-
Notifications
You must be signed in to change notification settings - Fork 0
GSoC 2015 Proposal: Cross validation and Meta estimators for Semi supervised Learning
- Name: Boyuan Deng
- Email: bryanhsudeng@gmail.com
- Telephone: 008618906286868
- Time zone: Central European Time (UTC+1)
- IRC handle including network: bryandeng@irc.freenode.net
- Source control username: bryandeng on Github
- Twitter: @boyuandeng
- Blog: http://boyuandeng-gsoc2015.blogspot.de
- GSoC Blog RSS feed: http://boyuandeng-gsoc2015.blogspot.com/feeds/posts/default
- University: Saarland University (Universität des Saarlandes)
- Major: Erasmus Mundus LCT (mainly natural language processing, also doing machine learning and information retrieval at Max-Planck Institute for Informatics. And after GSoC I’ll move to another university as arranged by the program.)
- Current Year and Expected Graduation date: Year 1, expected to graduate in latter half of 2016.
- Degree: MSc
KDD Cup 2013 - Author-Paper Identification Challenge (Track 1) 6th/554
Though being the de facto statistical machine learning library for Python, scikit-learn’s capabilities on semi-supervised learning are still not fully established.
The goal of this project is to provide new algorithm implementations for the sklearn.semi_supervised subpackage, improve existing ones and enable it to interact smoothly and correctly with other components. We particularly want to support cross validation for semi-supervised learning.
Currently the sklearn.cross_validation module is unaware of unlabeled data. When splitting the dataset, it blindly puts unlabeled data into testing set, which is meaningless and also confuses the scoring function.
We have to modify the current cross validation infrastructure to make it work correctly for semi-supervised algorithms (including newly added ones) and try to maintain backward compatibility (existing code for cross validation on supervised learning can run without modification).
Due to that we are going to modify the API for cross validation, this step should be done before new algorithm implementations.
If anyone will be doing the “Multiple Metric Support for Cross Validation and Gridsearches” project, then API designs need to be fully discussed with that participant and our mentors.

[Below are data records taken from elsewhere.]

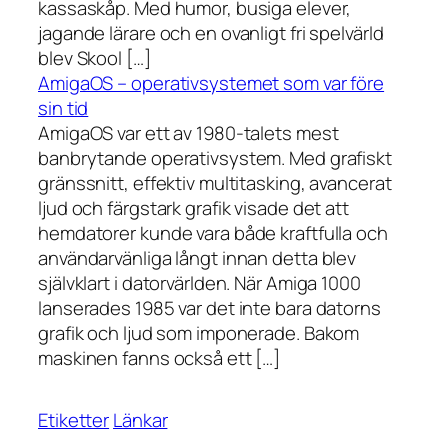
kassaskåp. Med humor, busiga elever,
jagande lärare och en ovanligt fri spelvärld
blev Skool […]
AmigaOS – operativsystemet som var före
sin tid
AmigaOS var ett av 1980-talets mest
banbrytande operativsystem. Med grafiskt
gränssnitt, effektiv multitasking, avancerat
ljud och färgstark grafik visade det att
hemdatorer kunde vara både kraftfulla och
användarvänliga långt innan detta blev
självklart i datorvärlden. När Amiga 1000
lanserades 1985 var det inte bara datorns
grafik och ljud som imponerade. Bakom
maskinen fanns också ett […]
Etiketter
Länkar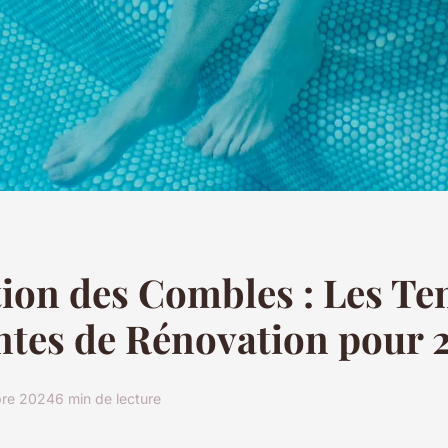
ion des Combles : Les T
ntes de Rénovation pour 
re 2024
6 min de lecture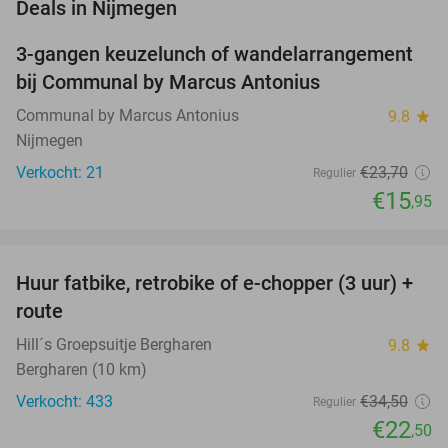
favorite_border
Deals in Nijmegen
3-gangen keuzelunch of wandelarrangement
33%
NEW
bij Communal by Marcus Antonius
TODAY
Communal by Marcus Antonius
9.8
star
Nijmegen
Verkocht: 21
€23
,70
Regulier
€15
,95
favorite_border
Huur fatbike, retrobike of e-chopper (3 uur) +
35%
route
Hill´s Groepsuitje Bergharen
9.8
star
Bergharen (10 km)
Verkocht: 433
€34
,50
Regulier
€22
,50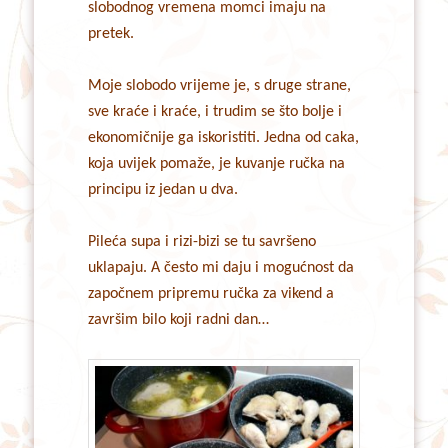
slobodnog vremena momci imaju na
pretek.
Moje slobodo vrijeme je, s druge strane,
sve kraće i kraće, i trudim se što bolje i
ekonomičnije ga iskoristiti. Jedna od caka,
koja uvijek pomaže, je kuvanje ručka na
principu iz jedan u dva.
Pileća supa i rizi-bizi se tu savršeno
uklapaju. A često mi daju i mogućnost da
započnem pripremu ručka za vikend a
završim bilo koji radni dan…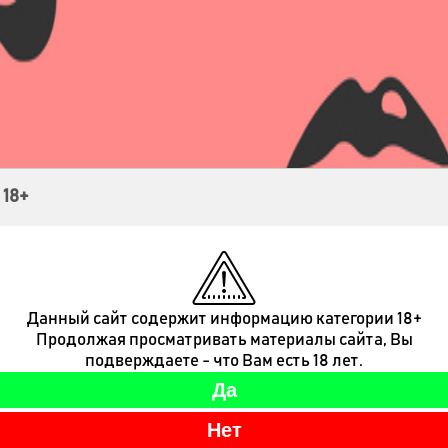
Контакты
 18+
Данный сайт содержит информацию категории 18+
Продолжая просматривать материалы сайта, Вы
подверждаете - что Вам есть 18 лет.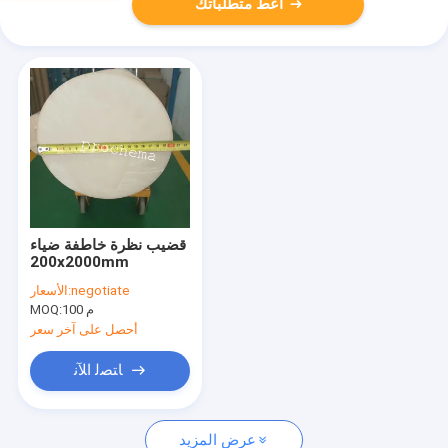
أعط متطلباتك
قضيب نظرة خاطفة ضياء
200x2000mm
negotiate
الأسعار:
100 م
MOQ:
أحصل على آخر سعر
ﺎﺘﺼﻟ ﺍﻶﻧ
عرض المزيد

Until now sklearn.semi_supervised subpackage only provides graph-based label propagation algorithms.
There's still room for improvement on the existing implementations. For example, documentation and a closed form version presented in [2] to replace the current iterative framework.

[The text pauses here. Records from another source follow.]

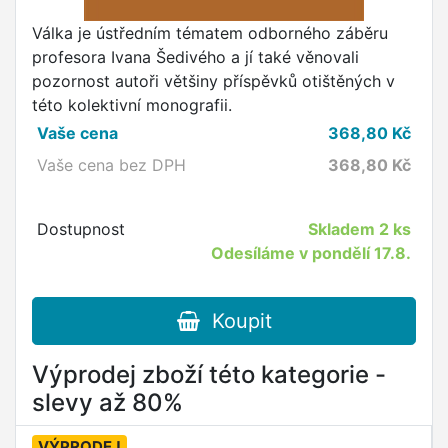
Válka je ústředním tématem odborného záběru
profesora Ivana Šedivého a jí také věnovali
pozornost autoři většiny příspěvků otištěných v
této kolektivní monografii.
Vaše cena
368,80
Kč
Vaše cena bez DPH
368,80
Kč
Dostupnost
Skladem
2 ks
Odesíláme v pondělí 17.8.
Koupit
Výprodej zboží této kategorie -
slevy až 80%
VÝPRODEJ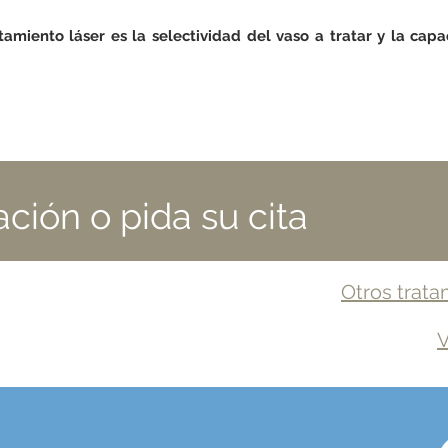
tamiento láser es la selectividad del vaso a tratar y la capa
ación o pida su cita
Otros trata
V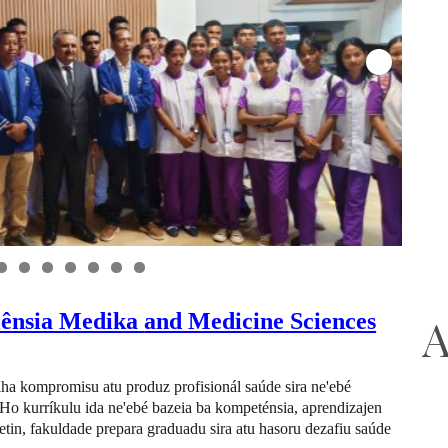
0
iênsia Medika
and Medicine Sciences
A
 kompromisu atu produz profisionál saúde sira ne'ebé
. Ho kurríkulu ida ne'ebé bazeia ba kompeténsia, aprendizajen
metin, fakuldade prepara graduadu sira atu hasoru dezafiu saúde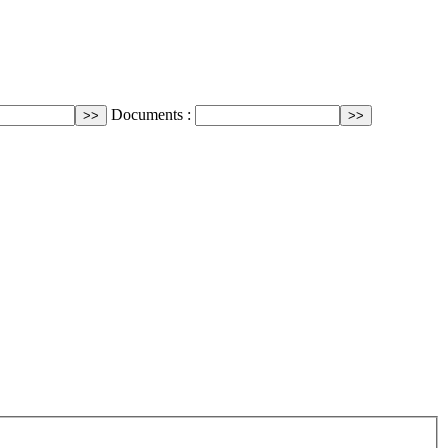
Documents :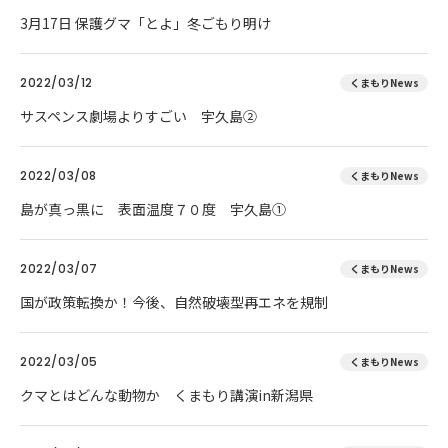
3月17日 保護グマ「とよ」冬ごもり明け
2022/03/12
くまもりNews
サスペンス劇場よりすごい 宇久島②
2022/03/08
くまもりNews
島が真っ黒に 表面温度７０度 宇久島①
2022/03/07
くまもりNews
国が政策転換か！今後、自然破壊型再エネを規制
2022/03/05
くまもりNews
クマとはどんな動物か くまもり講演in新潟県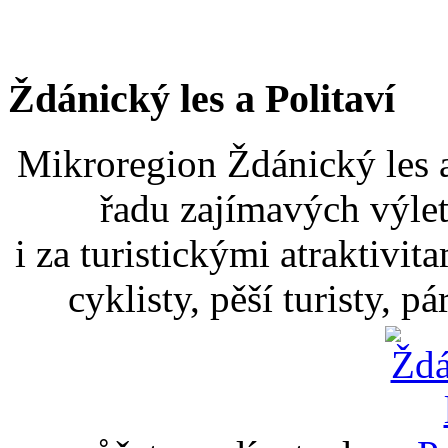
Ždánický les a Politaví
Mikroregion Ždánický les a
řadu zajímavých výlet
i za turistickými atraktivit
cyklisty, pěší turisty, p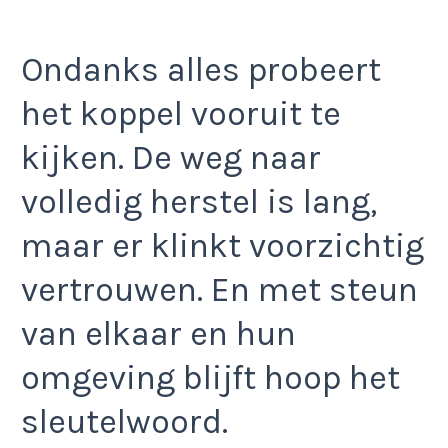
Ondanks alles probeert
het koppel vooruit te
kijken. De weg naar
volledig herstel is lang,
maar er klinkt voorzichtig
vertrouwen. En met steun
van elkaar en hun
omgeving blijft hoop het
sleutelwoord.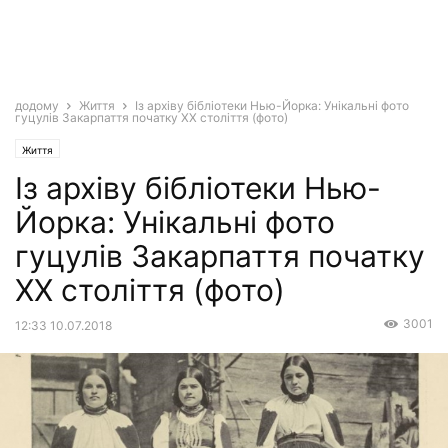
додому
Життя
Із архіву бібліотеки Нью-Йорка: Унікальні фото
гуцулів Закарпаття початку ХХ століття (фото)
Життя
Із архіву бібліотеки Нью-
Йорка: Унікальні фото
гуцулів Закарпаття початку
ХХ століття (фото)
3001
12:33 10.07.2018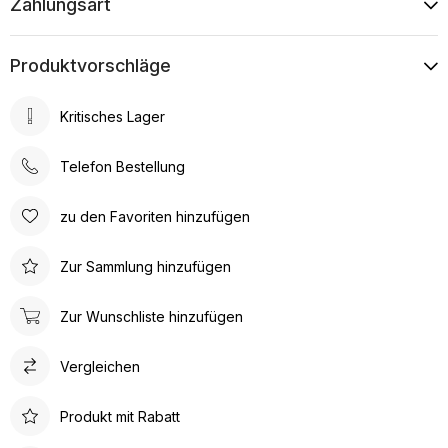
Zahlungsart
Produktvorschläge
Kritisches Lager
Telefon Bestellung
zu den Favoriten hinzufügen
Zur Sammlung hinzufügen
Zur Wunschliste hinzufügen
Vergleichen
Produkt mit Rabatt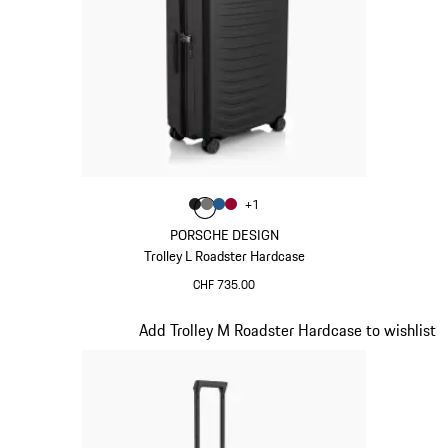
Colore
+
1
Colore
Colore
Colore
Colore
Nero Opaco
Grigio Nardo
Blu Opaco
Rosso Carminio
PORSCHE DESIGN
Trolley L Roadster Hardcase
CHF 735.00
Nero Opaco
Diapositiva 3 di 20
Add Trolley M Roadster Hardcase to wishlist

We plan to implement more algorithms for sklearn.semi_supervised.
One example is the “self-taught learning” algorithm as specified in [1]. It’s generally a semi-supervised algorithm because it uses both labeled and unlabeled data, though the authors emphasize that labeled and unlabeled data don’t necessarily share the same distribution. So this algorithm is quite useful when only random unlabeled data can be obtained. In this situation label propagation won't work.
- Week 1 (May 25 - May 31) : API design (may start early in the community bonding period and along with other participants) .

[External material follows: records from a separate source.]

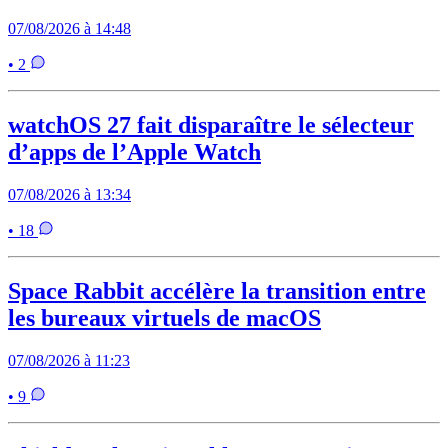
07/08/2026 à 14:48
• 2
watchOS 27 fait disparaître le sélecteur
d’apps de l’Apple Watch
07/08/2026 à 13:34
• 18
Space Rabbit accélère la transition entre
les bureaux virtuels de macOS
07/08/2026 à 11:23
• 9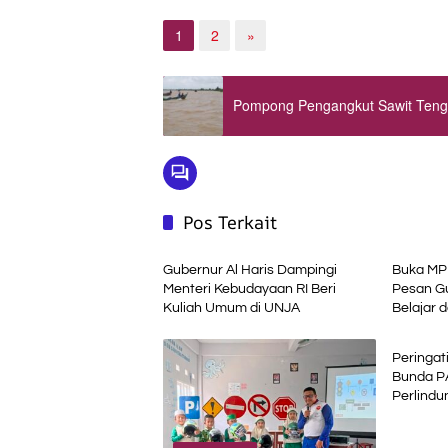
1
2
»
Pompong Pengangkut Sawit Teng
Pos Terkait
Advetorial
Advetori
Gubernur Al Haris Dampingi
Buka MPL
Menteri Kebudayaan RI Beri
Pesan Gu
Kuliah Umum di UNJA
Belajar 
Advetori
Pemerin
Peringat
Bunda P
Perlindu
Pendidika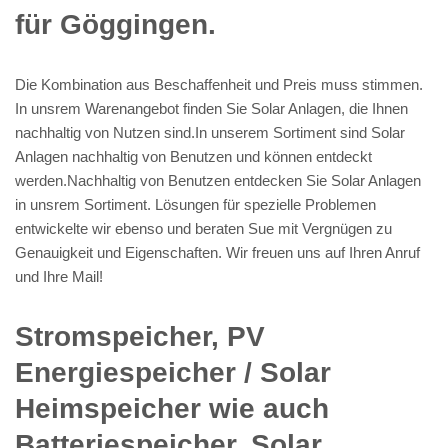
für Göggingen.
Die Kombination aus Beschaffenheit und Preis muss stimmen.
In unsrem Warenangebot finden Sie Solar Anlagen, die Ihnen
nachhaltig von Nutzen sind.In unserem Sortiment sind Solar
Anlagen nachhaltig von Benutzen und können entdeckt
werden.Nachhaltig von Benutzen entdecken Sie Solar Anlagen
in unsrem Sortiment. Lösungen für spezielle Problemen
entwickelte wir ebenso und beraten Sue mit Vergnügen zu
Genauigkeit und Eigenschaften. Wir freuen uns auf Ihren Anruf
und Ihre Mail!
Stromspeicher, PV
Energiespeicher / Solar
Heimspeicher wie auch
Batteriespeicher, Solar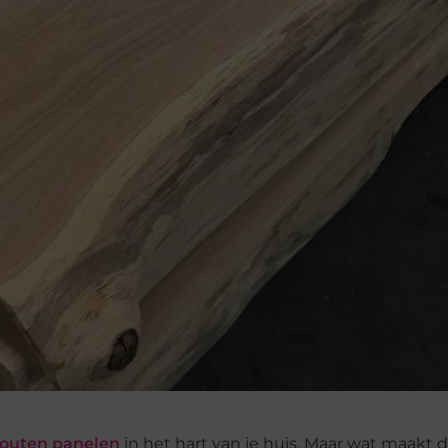
houten panelen
in het hart van je huis. Maar wat maakt d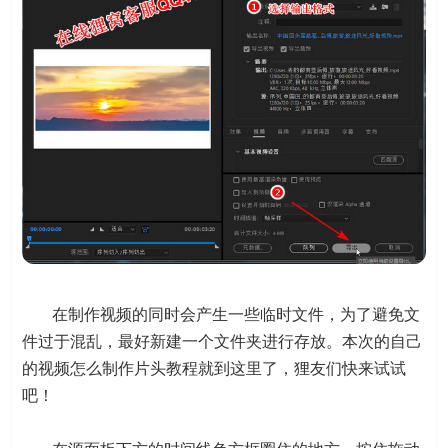
在制作视频的同时会产生一些临时文件，为了避免文
件过于混乱，最好新建一个文件夹进行存放。本次的自己
的视频怎么制作片头教程就到这里了，狸友们快来试试
吧！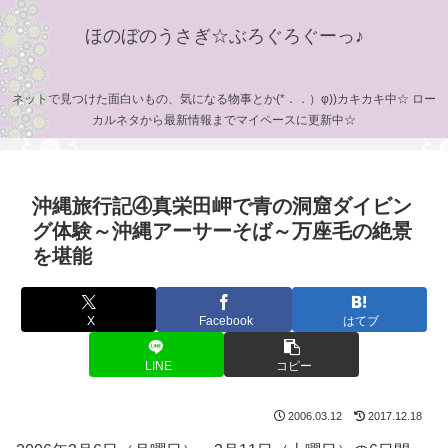
ほのぼのうさぎ☆ぶろぐろぐーっ♪
ネットで見つけた面白いもの、気になる物事とか(*．．）φ))カキカキ中☆ ロー
カルネタから最新情報までマイペースに更新中☆
沖縄旅行記④真栄田岬で青の洞窟ダイビン
グ体験～沖縄アーサーそば～万座毛の絶景
を堪能
X
Facebook
はてブ
LINE
コピー
2006.03.12
2017.12.18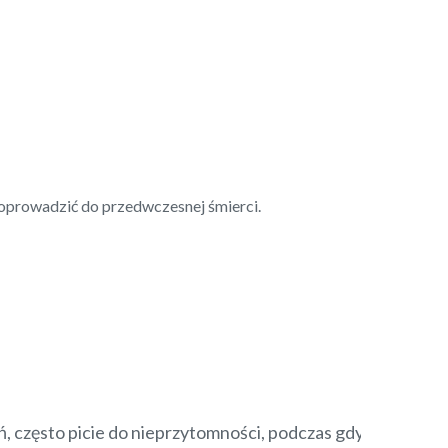
oprowadzić do przedwczesnej śmierci.
ń, często picie do nieprzytomności, podczas gdy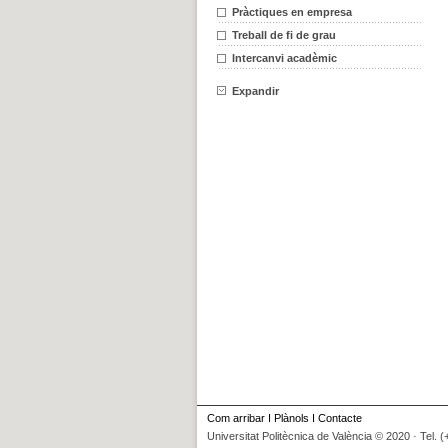
Pràctiques en empresa
Treball de fi de grau
Intercanvi acadèmic
Expandir
Com arribar
I
Plànols
I
Contacte
Universitat Politècnica de València © 2020 · Tel. 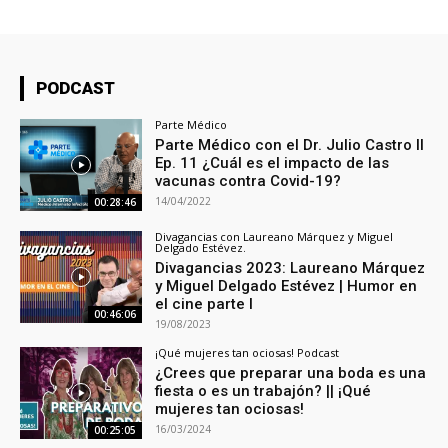
PODCAST
Parte Médico
Parte Médico con el Dr. Julio Castro Il
Ep. 11 ¿Cuál es el impacto de las
vacunas contra Covid-19?
14/04/2022
00:28:46
Divagancias con Laureano Márquez y Miguel
Delgado Estévez.
Divagancias 2023: Laureano Márquez
y Miguel Delgado Estévez | Humor en
el cine parte I
00:46:06
19/08/2023
¡Qué mujeres tan ociosas! Podcast
¿Crees que preparar una boda es una
fiesta o es un trabajón? || ¡Qué
mujeres tan ociosas!
16/03/2024
00:25:05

- Week 2, 3 (Jun 1 - Jun 14) : Implement the new API for cross validation.
- Week 4, 5 (Jun 15 - Jun 28) : Continue implementation, write tests and update documentation. The new API should be mergeable at the end of this period.
- Week 6, 7 (Jun 29 - Jul 12) : Improve existing graph-based algorithms.
- Week 8, 9 (July 13 - Jul 26) : Implement new semi-supervised algorithms and write corresponding documentation.
- Week 10, 11 (July 27 - Aug 9) : Continue implementation and write tests.
- Week 12 (Aug 10 - Aug 16) : Improve documentation.
- https://github.com/scikit-learn/scikit-learn/pull/4409
- https://github.com/scikit-learn/scikit-learn/pull/4439
- Raina, Rajat, et al. "Self-taught learning: transfer learning from unlabeled data." Proceedings of the 24th international conference on Machine learning. ACM, 2007.
- Zhou, Dengyong, et al. "Learning with local and global consistency." Advances in neural information processing systems 16.16 (2004): 321-328.
- https://github.com/scikit-learn/scikit-learn/issues/1243
- https://github.com/scikit-learn/scikit-learn/issues/2593
- https://github.com/scikit-learn/scikit-learn/issues/4449
It’s actually still during teaching period (summer semester) in Germany when GSoC goes on. But there won’t be much course workload for me due to the extra credits I got earlier this year. And of course, I’m glad to work on weekends for GSoC. I have some exam(s) in August (or maybe in the last week of July).
On June 8-9, I’ll attend a meeting in Groningen, the Netherlands.